% ----------------------------------------------------------------
% AMS-LaTeX Paper ************************************************
% **** -----------------------------------------------------------
\documentclass[12pt,oneside,reqno]{amsart}
\usepackage{srcltx} % SRC Specials: DVI [Inverse] Search
\usepackage{calc}
\usepackage[left=1.25in,top=1.2in]{geometry}
\usepackage{harvard}
%-------------------------

% ----------------------------------------------------------------
\vfuzz2pt % Don't report over-full v-boxes if over-edge is small
\hfuzz2pt % Don't report over-full h-boxes if over-edge is small
% THEOREMS -------------------------------------------------------
\newtheorem{thm}{Theorem}[section]
\newtheorem{cor}[thm]{Corollary}
\newtheorem{lem}[thm]{Lemma}
\newtheorem{prop}[thm]{Proposition}
\theoremstyle{definition}
\newtheorem{defn}[thm]{Definition}
\theoremstyle{remark}
\newtheorem{rem}[thm]{Remark}
\numberwithin{equation}{section}
% MATH -----------------------------------------------------------
% \divby command defined below produces nice-looking, right-sized "a/b" template.
\newcommand{\divby}[2]{#1 \mathord{\left/ \vphantom{#1 #2} \right.}
    \kern-\nulldelimiterspace #2}
%\newcommand{\divby}[2]{#1 \left/ \vphantom{#1 #2} \right.\kern-\nulldelimiterspace #2}
\newcommand{\norm}[1]{\left\Vert#1\right\Vert}
\newcommand{\abs}[1]{\left\vert#1\right\vert}
\newcommand{\set}[1]{\left\{#1\right\}}
\newcommand{\Real}{\mathbb R}
\newcommand{\eps}{\varepsilon}
\newcommand{\To}{\longrightarrow}
\newcommand{\BX}{\mathbf{B}(X)}
\newcommand{\A}{\mathcal{A}}
\DeclareMathOperator{\given}{\vert}
% ----------------------------------------------------------------
\begin{document}

\title[Adaptive Metropolis Hastings]{Adaptive Metropolis-Hastings Sampling, or\\ Monte Carlo Kernel Estimation}%
\author{Christopher A. Sims}%
\address{Department of Economics, Yale University}%
\email{sims@econ.yale.edu}%

\thanks{I have benefited from comments by John Geweke and Tao Zha.\\
\copyright 1998 by Christopher A. Sims.  This material may be reproduced for
educational and research purposes so long as the copies are not sold, even to recover costs,
the document is not altered, and this copyright notice is included in the
copies.}%
%\commby{}
\keywords{markov chain Monte Carlo, Metropolis-Hastings, numerical integration}%
\date{\today}
% ----------------------------------------------------------------
\begin{abstract}
A new algorithm for sampling from an arbitrary pdf.
\end{abstract}
\maketitle
\renewcommand{\baselinestretch}{1.1}
% ----------------------------------------------------------------
\section{Introduction}
 Consider the standard problem of sampling from a distribution for which
the pdf $p$ can be calculated, up to a factor of proportionality, at each point
in the sample space, but for which no simple algorithm exists for generating a
random sample.  One approach, called importance sampling, is to find a good
approximation $q$ to $p$ for which drawing a sample is easy, then to weight the
observations drawn by the ratio $p/q$.  The resulting weighted sample can then
be used in many respects as if it were a random sample from the $p$
distribution.  In practice, though, especially in high-dimensional situations,
it often turns out that there are regions in which $p/q$ is extremely large.
These regions are difficult to identify in advance, often occurring where $p$
itself is small, but the ratio is large because $q$ is even smaller. When the
artificial sample turns out for this reason to have a few observations with
very large weight that dominate it, the sampling scheme is very inefficient.

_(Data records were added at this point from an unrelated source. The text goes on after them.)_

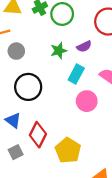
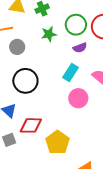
green circle: (62, 14) -> (76, 25), moved
green star: (59, 51) -> (49, 34), moved
red diamond: (38, 135) -> (31, 125), turned 60

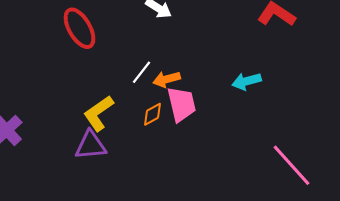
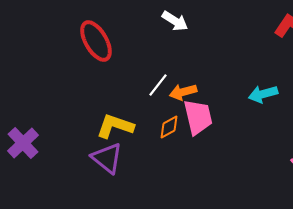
yellow L-shape: (99, 113) -> (115, 126), turned 54
purple triangle: (91, 145) -> (107, 158), turned 44

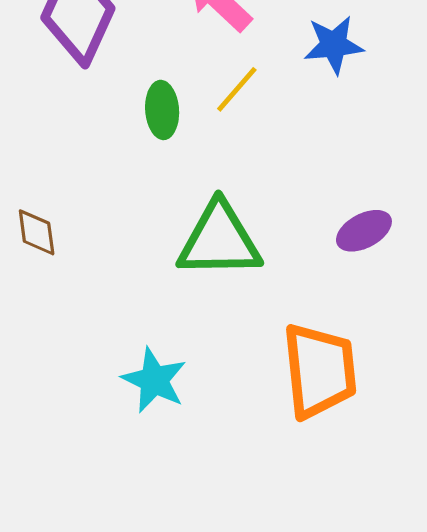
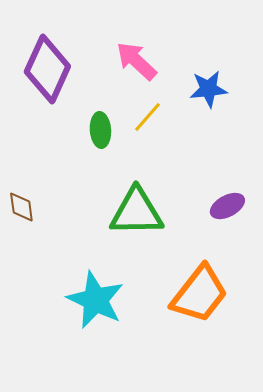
orange trapezoid: (319, 371) -> (199, 294), turned 44
cyan star: (154, 380) -> (95, 300), size x1.4

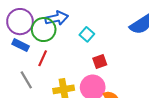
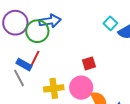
cyan square: (87, 34) -> (110, 23), moved
blue rectangle: (21, 45) -> (24, 65), moved

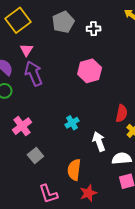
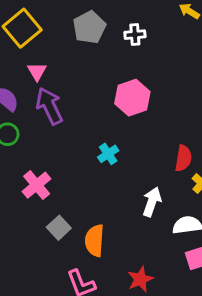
cyan cross: (72, 123) -> (108, 154), moved
white arrow: (99, 142) -> (152, 202), turned 42
orange semicircle: (74, 170) -> (95, 240), moved

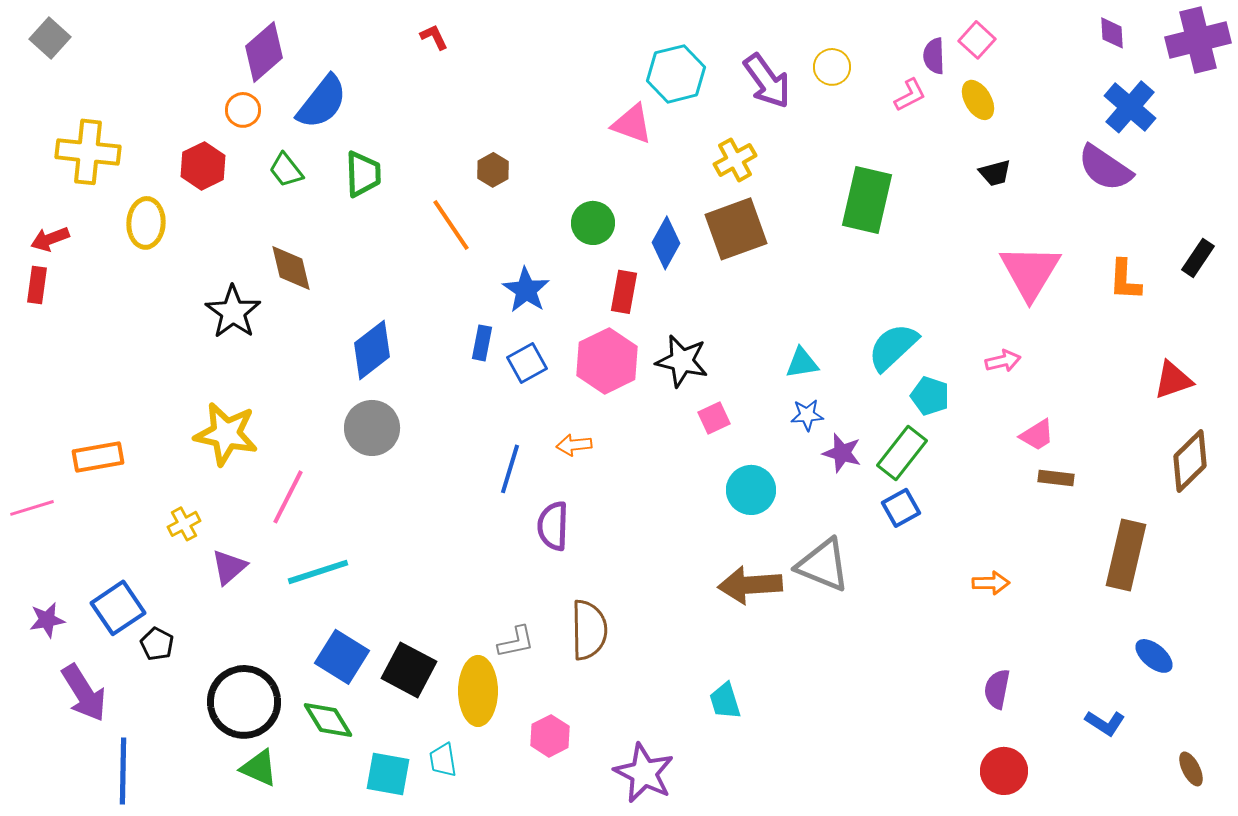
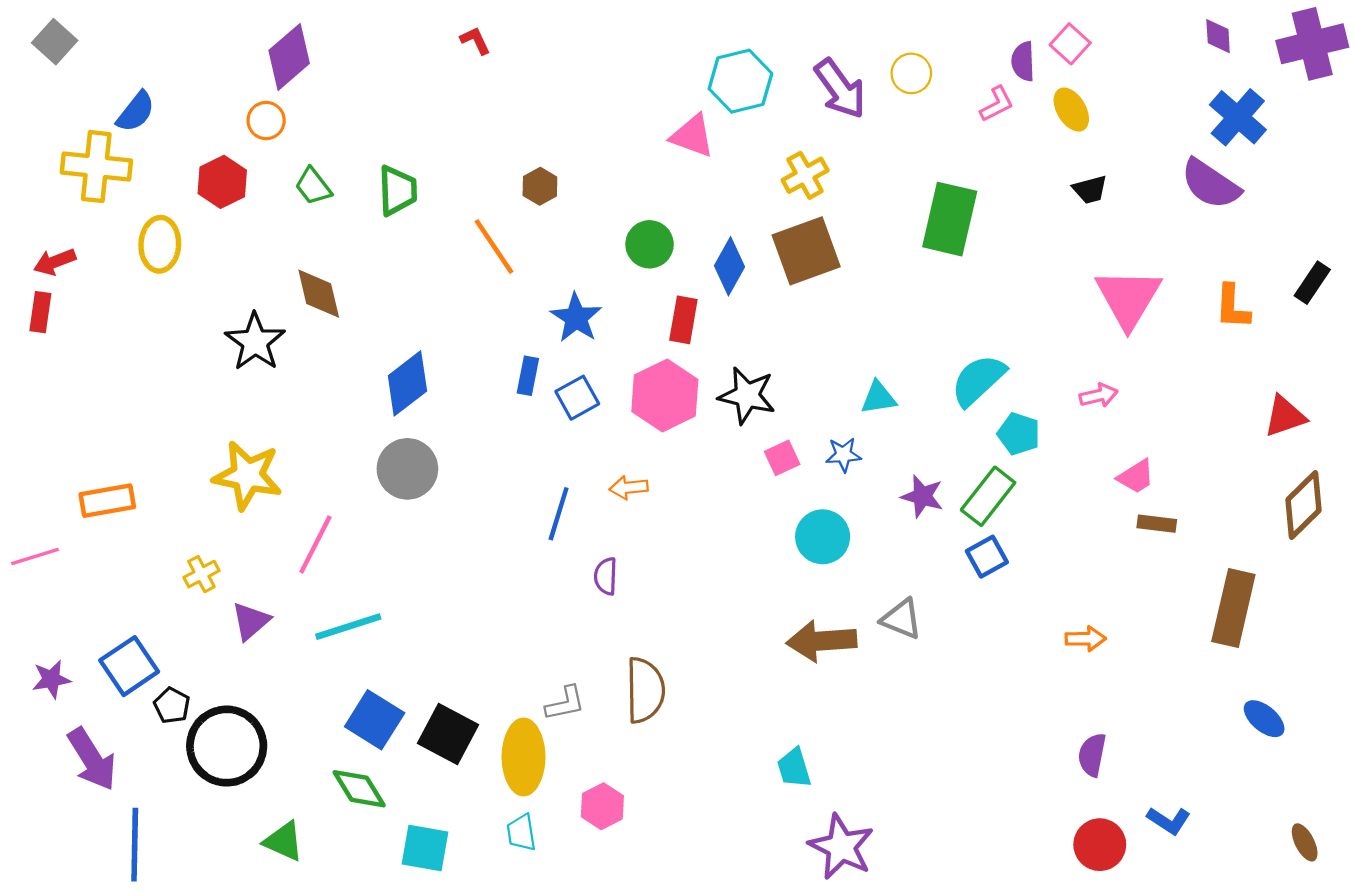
blue semicircle: (322, 102) -> (136, 112), moved, size x0.7
blue star: (807, 415) -> (843, 455), moved
purple semicircle: (553, 526) -> (606, 576), size x0.7
gray triangle: (823, 565) -> (901, 619), size x0.7
black circle: (244, 702) -> (227, 746), moved
blue L-shape: (1105, 723) -> (1169, 821), moved
cyan trapezoid: (443, 760) -> (521, 833), moved
purple star: (644, 773) -> (841, 847), moved

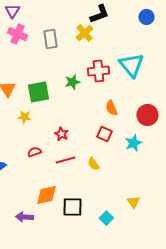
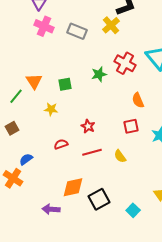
gray rectangle: (50, 39) -> (77, 31), turned -60
red cross: (98, 71) -> (125, 63), turned 35
green square: (38, 92) -> (65, 84), size x0.6
red square: (104, 134) -> (131, 126), turned -35
black square: (72, 207) -> (99, 199), turned -30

An alternative is Metropolis sampling.  It generates a $j$'th draw by drawing
$z$ from a ``jump" distribution with pdf $q(z|\theta_{j-1})$ satisfying
$q(z-\theta|\theta)=q(\theta-z|\theta)$ for all $z$.  It then sets
$\theta_{j}=z$ with probability
$\min(1,p(z)/p(\theta_{j-1}))$, $\theta_{j}=\theta_{j-1}$
otherwise. This scheme avoids handling a region of unexpectedly high $p$ by
simply weighting a single draw there heavily.  Instead it adapts by lingering
in the area of the unexpectedly high $p$.  This adaptability comes at a price,
however, as the Metropolis algorithm provides no route by which to use
knowledge of the global shape of $p$.

The Metropolis-Hastings algorithm removes the requirement that the jump
distribution in the Metropolis algorithm be symmetric.  It allows sampling from
a global approximation $q$ to $p$ at every step of the algorithm.  Just as with
importance sampling, in the limiting case $q=p$, the algorithm produces a
simple random sample from the $p$ distribution.  With every draw taken from the
same fixed $q$, however, It reacts to a region of unexpectedly high $p/q$ much
as does importance sampling, as it tends simply to repeat the same observation
many times once it hits such a region.

This paper proposes a method that combines the Metropolis algorithm's
adaptability with importance sampling's ability to exploit knowledge of a good
global approximate $q$.  The idea is this:  at draw $j$, use draws
$1,\ldots,j-1$ to form a non-parametric kernel estimate of $p$, called
$q_{j-1}$.  Sample from this distribution, and use the Metropolis-Hastings rule
to decide whether to accept the new draw $z$ or repeat the previous draw. The
result is not a Markov chain, but in the limit as $j\to\infty$ the usual proof
that a Metropolis-Hastings sampling scheme has a fixed point at the true pdf
goes through.

Proving that the algorithm converges to the true pdf from an arbitrary startup
may turn out to be difficult.  However in practice it often converges very
rapidly, in terms of iteration count, quickly approaching the efficiency that
would be obtained by sampling directly from $p$.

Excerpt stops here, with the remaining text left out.